MAGAZINE. Estelle St-Pierre s’est initiée à la poterie à l’adolescence. Cinquante ans plus tard, elle est toujours aussi passionnée. Chaque jour, elle se rend à son atelier pour créer, produire ou enseigner.
Pendant sa jeunesse, Estelle St-Pierre a vécu sur la ferme familiale à Wickham. «La terre a toujours été vitale pour moi. Ça représentait la nourriture et les récoltes», souligne-t-elle, d’entrée de jeu.
À l’âge de 17 ans, un nouveau monde s’est ouvert à elle. L’adolescente a découvert la poterie. «Le contact avec l’argile a été une révélation. Après avoir commencé, je ne pouvais plus m’en passer», soutient celle qui a repris le flambeau de la ferme et qui s’en est chargée pendant 23 ans.
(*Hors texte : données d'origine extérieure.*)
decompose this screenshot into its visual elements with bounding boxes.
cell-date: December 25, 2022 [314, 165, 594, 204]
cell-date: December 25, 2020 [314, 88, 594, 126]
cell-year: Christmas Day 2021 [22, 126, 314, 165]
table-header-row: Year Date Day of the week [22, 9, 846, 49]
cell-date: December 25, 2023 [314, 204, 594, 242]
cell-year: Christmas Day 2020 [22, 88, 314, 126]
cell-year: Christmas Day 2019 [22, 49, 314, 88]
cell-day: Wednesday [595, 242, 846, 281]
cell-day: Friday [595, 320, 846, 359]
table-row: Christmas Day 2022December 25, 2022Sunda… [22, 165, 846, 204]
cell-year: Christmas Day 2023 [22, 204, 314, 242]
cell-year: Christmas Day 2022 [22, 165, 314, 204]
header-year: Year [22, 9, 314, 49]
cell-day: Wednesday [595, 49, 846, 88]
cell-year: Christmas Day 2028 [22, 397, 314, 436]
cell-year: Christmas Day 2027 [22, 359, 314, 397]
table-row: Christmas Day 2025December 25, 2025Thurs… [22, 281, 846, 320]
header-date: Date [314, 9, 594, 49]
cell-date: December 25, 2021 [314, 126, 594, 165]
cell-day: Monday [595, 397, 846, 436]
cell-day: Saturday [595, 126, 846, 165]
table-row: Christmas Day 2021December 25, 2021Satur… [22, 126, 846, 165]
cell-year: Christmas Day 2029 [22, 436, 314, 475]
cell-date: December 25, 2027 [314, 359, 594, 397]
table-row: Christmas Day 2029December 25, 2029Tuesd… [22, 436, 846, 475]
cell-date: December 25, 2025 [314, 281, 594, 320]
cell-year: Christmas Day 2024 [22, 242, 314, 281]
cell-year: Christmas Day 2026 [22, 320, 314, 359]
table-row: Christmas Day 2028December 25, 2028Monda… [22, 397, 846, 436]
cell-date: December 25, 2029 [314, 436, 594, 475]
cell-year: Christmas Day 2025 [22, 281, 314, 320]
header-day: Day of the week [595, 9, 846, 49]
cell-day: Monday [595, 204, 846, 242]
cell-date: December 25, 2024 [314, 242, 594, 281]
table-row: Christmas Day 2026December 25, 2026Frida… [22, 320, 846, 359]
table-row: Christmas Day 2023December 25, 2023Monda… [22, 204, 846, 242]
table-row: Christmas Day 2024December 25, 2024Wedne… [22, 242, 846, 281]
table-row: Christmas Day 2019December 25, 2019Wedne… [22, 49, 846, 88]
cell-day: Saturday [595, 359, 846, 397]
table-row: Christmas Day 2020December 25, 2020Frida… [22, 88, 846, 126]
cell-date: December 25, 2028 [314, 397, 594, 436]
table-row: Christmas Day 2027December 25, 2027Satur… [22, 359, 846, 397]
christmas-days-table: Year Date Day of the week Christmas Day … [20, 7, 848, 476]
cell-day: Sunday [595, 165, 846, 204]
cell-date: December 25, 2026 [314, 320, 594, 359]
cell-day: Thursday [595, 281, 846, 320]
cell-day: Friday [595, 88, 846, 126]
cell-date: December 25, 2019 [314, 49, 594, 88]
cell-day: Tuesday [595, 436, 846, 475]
Les années ont passé et le choix professionnel d’Estelle St-Pierre s’est précisé. Même si elle s’est dirigée vers l’enseignement du dessin industriel, la poterie a toujours fait partie de sa vie. La céramiste a continué à suivre des formations pour améliorer sa pratique, tout en réalisant des pièces dans son atelier personnel.
Après une trentaine d’années dans le domaine, cette dernière a pris sa retraite. Un nouveau projet l’attendait, celui d’ouvrir un atelier de céramique au centre-ville de Drummondville.
L’artiste a profité de l’occasion pour apprendre des techniques différentes, en se familiarisant avec plusieurs types d’argile. Elle était fascinée par les céramiques japonaises. «Les Japonais ont des millénaires de pratique. Ils ont développé des techniques précises, comme un tournage à chaud qui produit des textures. J’aime aussi le mélange des couleurs, comme le bleu cobalt et les couleurs de la terre.»
La Drummondvilloise favorise la production artisanale. «C’est ma façon de perpétuer la tradition. Je pourrais faire mes pièces avec des moules, mais je préfère travailler à la main», mentionne celle qui partage aujourd’hui ses connaissances via des formations.
Un produit unique
Récemment, Estelle St-Pierre a déménagé son atelier à l’incubateur industriel de Drummondville. Grâce à cette opportunité, elle a pu se dédier à un projet unique en son genre.
En deux ans, l’entrepreneure a produit plus de 500 jarres d’irrigation. «Ailleurs, elles étaient très populaires, mais il n’y en avait pas au Québec. Ma clientèle en réclamait. J’ai sauté sur l’occasion.»
D’après Estelle St-Pierre, les jarres d’irrigation existent depuis 4000 ans. Aujourd’hui, plusieurs pays européens utilisent ces récipients de terre cuite pour la culture maraîchère et pour les potagers.
Le fonctionnement est simple. La jarre doit être insérée dans la terre et l’usager y verse la quantité d’eau désirée. Les racines de la plante vont s’enrouler autour du contenant pour se nourrir. «Ce système écologique permet de sauver 70 % d’eau. Avec les jarres, il n’y a plus d’arrosage de surface, ce qui évite d’employer le boyau d’arrosage. Aussi, les maladies fongiques sont éliminées parce que le feuillage n’est pas arrosé», explique-t-elle.
Estelle St-Pierre a mené plusieurs bancs d’essai pour mettre au point les Stellas. Le tout s’est avéré concluant. «Les deux premiers bancs d’essai ont eu leur raison d’être parce qu’on a eu à Drummondville des interdictions d’arrosage à cause des canicules. Les Stellas représentent une belle alternative.»
Des jarres versatiles
Les jarres d’irrigation peuvent être utilisées pour des jardins ou des potagers extérieurs. «Il y a aussi les potagers de balcon. Ça permet de rendre accessible le jardinage, car ça ne nécessite aucune connaissance horticole à propos de l’arrosage. Par exemple, j’ai mis du basilic, du persil et des tomates cerises», énumère-t-elle.
Estelle St-Pierre souhaite que son produit voyage à travers toutes les régions du Québec. «Cette année, six Stellas ont été envoyés au Nunavik pour un quatrième banc d’essai, indique-t-elle. C’est pour un jardin de plantes intérieures à la lumière artificielle.»
À travers tout ça, la céramiste se garde aussi du temps pour confectionner des pièces originales. L’artiste sort des collections ponctuelles, comme c’est le cas au printemps. Puis, l’automne prochain, elle prévoit ouvrir les portes de son atelier pour exposer son travail.
«Je n’aurais jamais imaginé avoir un projet de retraite aussi stimulant. J’ai la chance de défendre des causes qui me tiennent à cœur, comme l’économie d’eau avec les Stellas. Avec mes collections, j’exploite plutôt ma fibre artistique. C’est le meilleur des deux mondes», termine-t-elle, le sourire aux lèvres.